Context management strategy by task duration

Duration	Strategy
< 30 min	No management needed
30 min - 3 hours	FIC (Frequent Intentional Compaction) at phase boundaries; target 40-60% utilization
3+ hours	FIC with sub-agents (essential) or one-session-per-task resets
Automated loops	One-session-per-task with external state persistence
Parallel exploration	Sub-agent context isolation

Context quality zones

0-40%: High quality
40-60%: Optimal (FIC target)
60-80%: Degrading — activate per-tool summarizers
80-85%: Replace older tool results with ~15-token reference pointers
85-90%: Remove entire older turns
90%+: Emergency compaction or context reset

Compaction preference hierarchy

Best to worst quality:

Raw context (keep original)
Tool result clearing (API-level)
Observation masking (52% cheaper than summarization, +2.6% solve rate)
Structured summarization with anchored sections
Free-form summarization (last resort)

When producing observation-context-spec.md, include this hierarchy by name and in this order. State the default rule as:

Keep raw context when possible; if space is needed, clear bulky tool results first, then mask low-signal observations, then use anchored structured summaries. Use free-form summarization only as a last resort.
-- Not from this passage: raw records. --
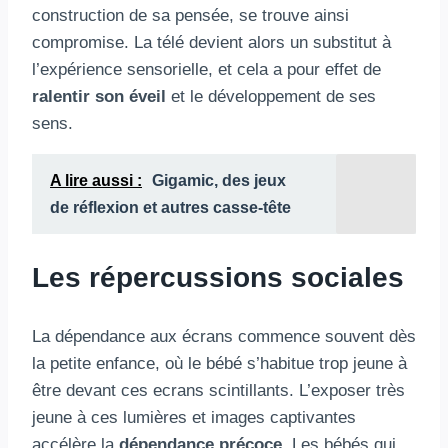
construction de sa pensée, se trouve ainsi
compromise. La télé devient alors un substitut à
l’expérience sensorielle, et cela a pour effet de
ralentir son éveil
et le développement de ses
sens.
A lire aussi :
Gigamic, des jeux
de réflexion et autres casse-tête
Les répercussions sociales
La dépendance aux écrans commence souvent dès
la petite enfance, où le bébé s’habitue trop jeune à
être devant ces ecrans scintillants. L’exposer très
jeune à ces lumières et images captivantes
accélère la
dépendance précoce
. Les bébés qui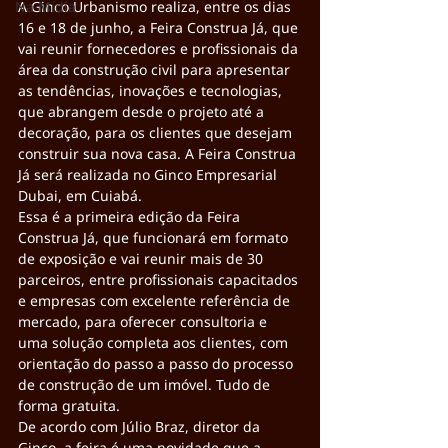
Na Mídia
A Ginco Urbanismo realiza, entre os dias 
16 e 18 de junho, a Feira Construa Já, que 
vai reunir fornecedores e profissionais da 
área da construção civil para apresentar 
as tendências, inovações e tecnologias, 
que abrangem desde o projeto até a 
decoração, para os clientes que desejam 
construir sua nova casa. A Feira Construa 
Já será realizada no Ginco Empresarial 
Dubai, em Cuiabá.
Essa é a primeira edição da Feira 
Construa Já, que funcionará em formato 
de exposição e vai reunir mais de 30 
parceiros, entre profissionais capacitados 
e empresas com excelente referência de 
mercado, para oferecer consultoria e 
uma solução completa aos clientes, com 
orientação do passo a passo do processo 
de construção de um imóvel. Tudo de 
forma gratuita.
De acordo com Júlio Braz, diretor da 
Ginco, a feira é uma novidade que a 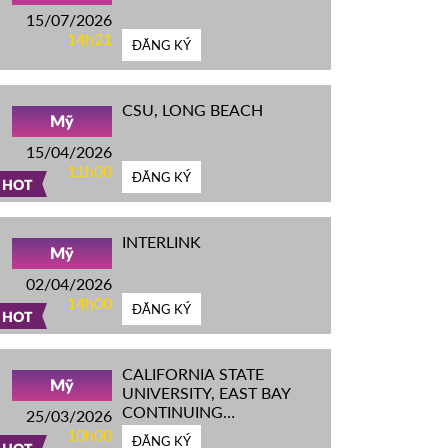
15/07/2026
14h21
ĐĂNG KÝ
CSU, LONG BEACH
Mỹ
15/04/2026
11h00
ĐĂNG KÝ
HOT
INTERLINK
Mỹ
02/04/2026
14h00
ĐĂNG KÝ
HOT
CALIFORNIA STATE
Mỹ
UNIVERSITY, EAST BAY
CONTINUING
25/03/2026
EDUCATION
10h00
ĐĂNG KÝ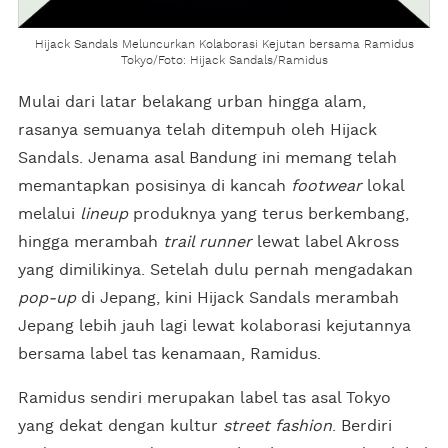
Hijack Sandals Meluncurkan Kolaborasi Kejutan bersama Ramidus
Tokyo/Foto: Hijack Sandals/Ramidus
Mulai dari latar belakang urban hingga alam,
rasanya semuanya telah ditempuh oleh Hijack
Sandals. Jenama asal Bandung ini memang telah
memantapkan posisinya di kancah
footwear
lokal
melalui
lineup
produknya yang terus berkembang,
hingga merambah
trail runner
lewat label Akross
yang dimilikinya. Setelah dulu pernah mengadakan
pop-up
di Jepang, kini Hijack Sandals merambah
Jepang lebih jauh lagi lewat kolaborasi kejutannya
bersama label tas kenamaan, Ramidus.
Ramidus sendiri merupakan label tas asal Tokyo
yang dekat dengan kultur
street fashion
. Berdiri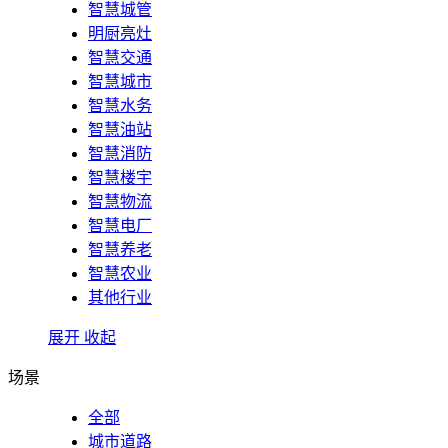
智慧城管
明厨亮灶
智慧交通
智慧城市
智慧水务
智慧油站
智慧消防
智慧楼宇
智慧物流
智慧电厂
智慧养老
智慧农业
其他行业
展开
收起
场景
全部
城市道路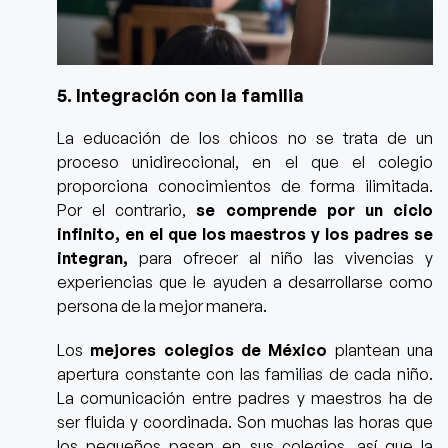
5. Integración con la familia
La educación de los chicos no se trata de un
proceso unidireccional, en el que el colegio
proporciona conocimientos de forma ilimitada.
Por el contrario,
se comprende por un ciclo
infinito, en el que los maestros y los padres se
integran,
para ofrecer al niño las vivencias y
experiencias que le ayuden a desarrollarse como
persona de la mejor manera.
Los
mejores colegios de México
plantean una
apertura constante con las familias de cada niño.
La comunicación entre padres y maestros ha de
ser fluida y coordinada. Son muchas las horas que
los pequeños pasan en sus colegios, así que la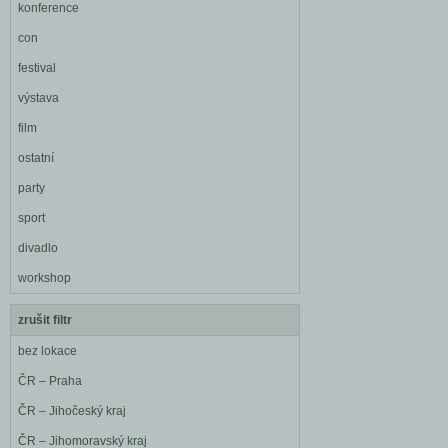
konference
con
festival
výstava
film
ostatní
party
sport
divadlo
workshop
zrušit filtr
bez lokace
ČR – Praha
ČR – Jihočeský kraj
ČR – Jihomoravský kraj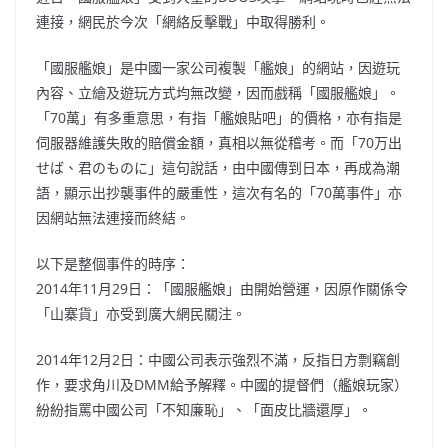
連接，網民於今次「網絡反擊戰」中取得勝利。
「國服艦娘」是中國一家公司複製「艦娘」的網站，因遊玩
內容、立繪及遊玩方式均無改變，因而戲稱「國服艦娘」。
「70萬」有多重意思，有指「艦娘貼吧」的價格，亦有指是
伺服器維護失敗的賠償金額，真相以無從稽考。而「70万出
せば、君のものに」這句說話，由中國傳到日本，再成為潮
語，顯示出抄襲事件的嚴重性，這次有名的「70萬事件」亦
因網站無法連接而終結。
以下是整個事件的時序：
2014年11月29日：「國服艦娘」由開始營運，因原作關係令
「山寨貨」亦受到廣大網民關注。
2014年12月2日：中國公司表示強烈不滿，反指日方剽竊創
作，要求角川及DMM給予解釋。中國的提督們（艦娘玩家）
紛紛指罵中國公司「不知廉恥」、「面皮比牆還厚」。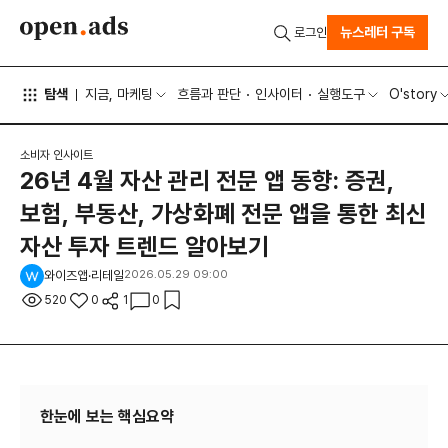
뉴스레터 구독
로그인
탐색
지금, 마케팅
흐름과 판단
인사이터
실행도구
O'story
소비자 인사이트
26년 4월 자산 관리 전문 앱 동향: 증권,
보험, 부동산, 가상화폐 전문 앱을 통한 최신
자산 투자 트렌드 알아보기
와이즈앱·리테일
2026.05.29 09:00
520
0
1
0
한눈에 보는 핵심요약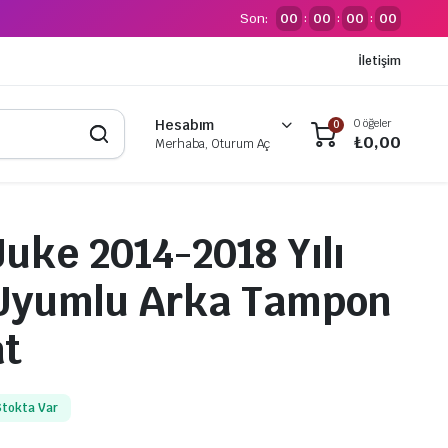
Son:
00
00
00
00
:
:
:
İletişim
0 öğeler
Hesabım
0
₺
0,00
Merhaba, Oturum Aç
Juke 2014-2018 Yılı
 Uyumlu Arka Tampon
at
Stokta Var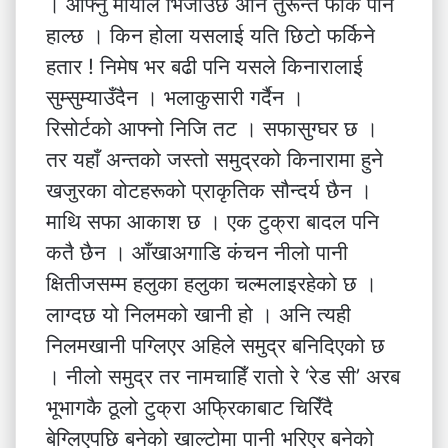
। आफ्नु मायाले भिजाउँछ अनि तुरून्तै फर्कि पनि
हाल्छ । किन होला यसलाई यति छिटो फर्किने
हतार ! निमेष भर बढी पनि यसले किनारालाई
सुम्सुम्याउँदैन । भलाकुसारी गर्दैन ।
रिसोर्टको आफ्नो निजि तट । सफासुग्घर छ ।
तर यहाँ अन्तको जस्तो समुद्रको किनारामा हुने
खजुरका वोटहरूको प्राकृतिक सौन्दर्य छैन ।
माथि सफा आकाश छ । एक टुक्रा बादल पनि
कतै छैन । आँखाअगाडि कंचन नीलो पानी
क्षितीजसम्म हलुका हलुका चल्मलाइरहेको छ ।
लाग्दछ यो निलमको खानी हो । अनि त्यही
निलमखानी पग्लिएर अहिले समुद्र बनिदिएको छ
। नीलो समुद्र तर नामचाहिँ रातो रे ‘रेड सी’ अरब
भूभागकै ठूलो टुक्रा अफ्रिकाबाट चिरिँदै
बेग्लिएपछि बनेको खाल्टोमा पानी भरिएर बनेको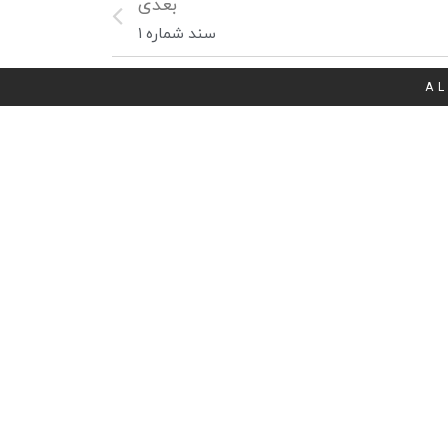
بعدی
سند شماره ۱
AL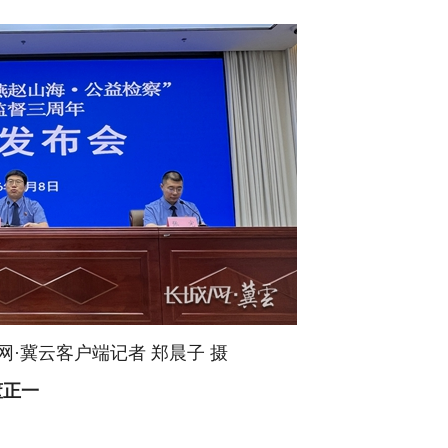
·冀云客户端记者 郑晨子 摄
董正一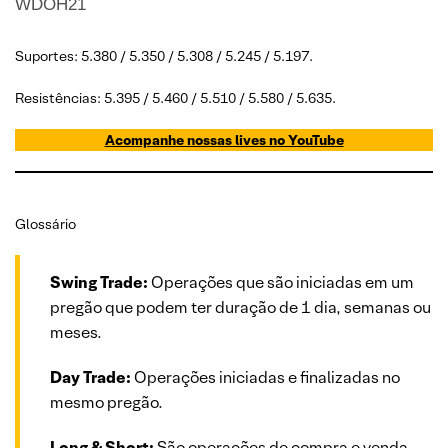
WDOH21
Suportes: 5.380 / 5.350 / 5.308 / 5.245 / 5.197.
Resistências: 5.395 / 5.460 / 5.510 / 5.580 / 5.635.
Acompanhe nossas lives no YouTube
Glossário
Swing Trade:
Operações que são iniciadas em um
pregão que podem ter duração de 1 dia, semanas ou
meses.
Day Trade:
Operações iniciadas e finalizadas no
mesmo pregão.
Long & Short:
São operações de compra e venda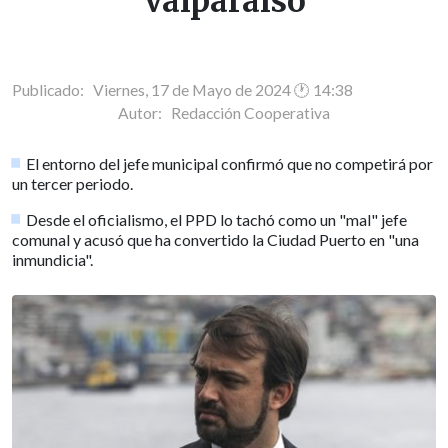
Valparaíso
Publicado: Viernes, 17 de Mayo de 2024 🕐 14:38
Autor:
Redacción Cooperativa
El entorno del jefe municipal confirmó que no competirá por
un tercer periodo.
Desde el oficialismo, el PPD lo tachó como un "mal" jefe
comunal y acusó que ha convertido la Ciudad Puerto en "una
inmundicia".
The spec must distinguish these approaches instead of saying "compact old context" generically, and it must explicitly preserve failed attempts, error traces, and rejected strategies across every compaction step.

KV-cache preservation

Maintain stable prefixes. Append-only context modifications. Deterministic JSON serialization (sorted keys). Never remove/reorder tools mid-session (10x cost increase from cache invalidation: $0.30 vs. $3.00/MTok).